那時的如水月光

夢中兒女 Dream Children

字體:16+-

[英國]查爾斯·蘭姆/Charles Lamb

查爾斯·蘭姆(1775-1834),英國最傑出的小品文作家、散文家。因家境貧寒,15歲便輟學謀生,供職於東印度公司長達32年之久。蘭姆十分讚賞浪漫主義思潮中人性主義的主張,並把這些用於自己溫情款款的個性化散文創作。同時,他也熱愛城市生活,善於用敏銳獨特的眼光捕捉市井生活中變幻的都市風情。他對英國文學的真正貢獻來自於他後期的《伊裏亞隨筆》,其豐富的情趣和精妙的表述為蘭姆贏得了英國散文創作中首屈一指的地位。

Children love to listen to stories about their elders, when they were children;to stretch their imagination to the conception of a traditionary great-uncle or great-aunt, whom they never saw. It was in this spirit that my little ones crept about me the other evening to hear about their great-grandmother Field, who lived in a great house in Norfolk(a hundred times bigger than that in which they and papa lived)which had been the scene-so at least it was generally believed in that part of the country-of the tragic incidents which they had lately become familiar with from the ballad of the Children in the Wood. Certain it is that the whole story of the children and their cruel uncle was to be seen fairly carved out in wood upon the chimney-piece of the great hall, the whole story down to the Robin Redbreasts;till a foolish rich person pulled it down to set up a marble one of modern invention in its stead, with no story upon it. Here Alice put out one of her dear mother's looks, too tender to be called upbraiding.

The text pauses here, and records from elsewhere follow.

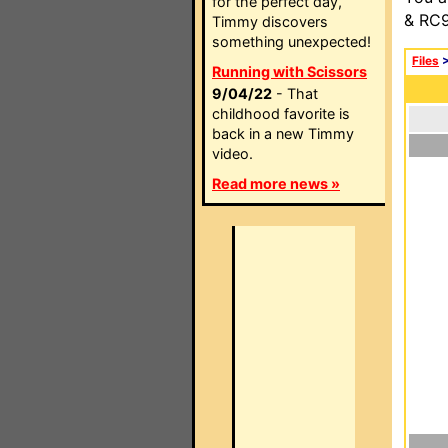
for the perfect day,
& RC9
Timmy discovers
something unexpected!
Files
Running with Scissors
9/04/22
- That
childhood favorite is
back in a new Timmy
video.
Read more news »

Then I went on to say, how religious and how good their great-grandmother Field was, how beloved and respected by everybody, though she was not indeed the mistress of this greenhouse, but had only the charge of it(and yet in some respects she might be said to be the mistress of it too)committed to her by the owner, who preferred living in a newer and more fashionable mansion which he had purchased somewhere in the adjoining county;but still she lived in it in a manner as if it had been her own, and kept up the dignity of the great house in a sort while she lived, which afterwards came to decay, and was nearly pulled down, and all its old ornaments stripped and carried away to the owner's other house, where they were set up, and looked as awkward as if some one were to carry away the old tombs they had seen lately at the Abbey, and stick them up in Lady C.'s tawdry gilt drawing-room. Here John smiled, as much as to say,“that would be foolish indeed.”And then I told how, when she came to die, her funeral was attended by a concourse of all the poor, and some of the gentry too, of the neighborhood for many miles round, to show their respect for her memory, because she had been such a good and religious woman's good indeed that she knew all the Psaltery by heart, aye, and a great part of the Testament besides. Here little Alice spread her hands.